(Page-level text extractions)
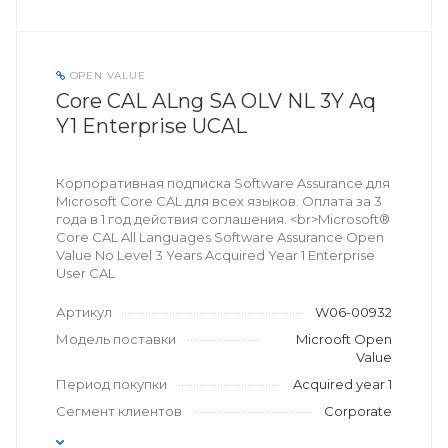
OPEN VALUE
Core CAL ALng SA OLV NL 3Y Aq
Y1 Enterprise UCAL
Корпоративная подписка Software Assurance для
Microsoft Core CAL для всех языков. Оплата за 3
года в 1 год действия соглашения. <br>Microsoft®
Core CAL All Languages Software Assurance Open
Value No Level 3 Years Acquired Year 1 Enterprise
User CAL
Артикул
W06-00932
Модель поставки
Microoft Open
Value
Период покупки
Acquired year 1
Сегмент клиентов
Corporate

--

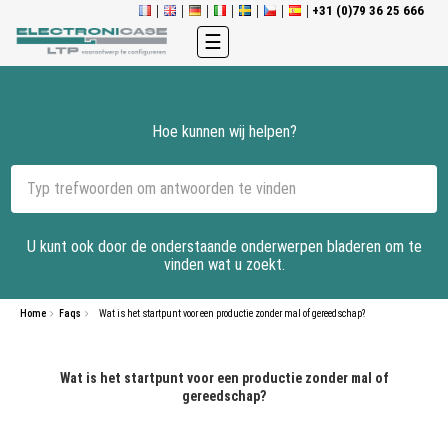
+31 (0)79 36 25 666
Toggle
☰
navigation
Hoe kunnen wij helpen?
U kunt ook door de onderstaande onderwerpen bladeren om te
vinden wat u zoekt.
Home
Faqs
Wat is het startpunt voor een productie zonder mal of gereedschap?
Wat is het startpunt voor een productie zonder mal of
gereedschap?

* * *

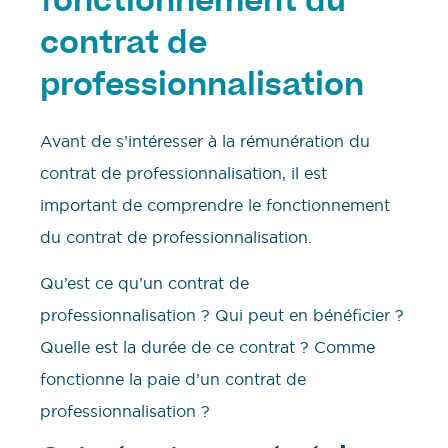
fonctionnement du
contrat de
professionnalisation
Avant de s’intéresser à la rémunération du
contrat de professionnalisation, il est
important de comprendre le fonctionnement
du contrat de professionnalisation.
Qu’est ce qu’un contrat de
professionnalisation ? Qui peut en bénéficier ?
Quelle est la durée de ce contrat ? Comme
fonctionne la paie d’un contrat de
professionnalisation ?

Exercise prompt. Your response should contain each line of the entries above that holds the string "Acquired".

Task result.
Value No Level 3 Years Acquired Year 1 Enterprise
Acquired year 1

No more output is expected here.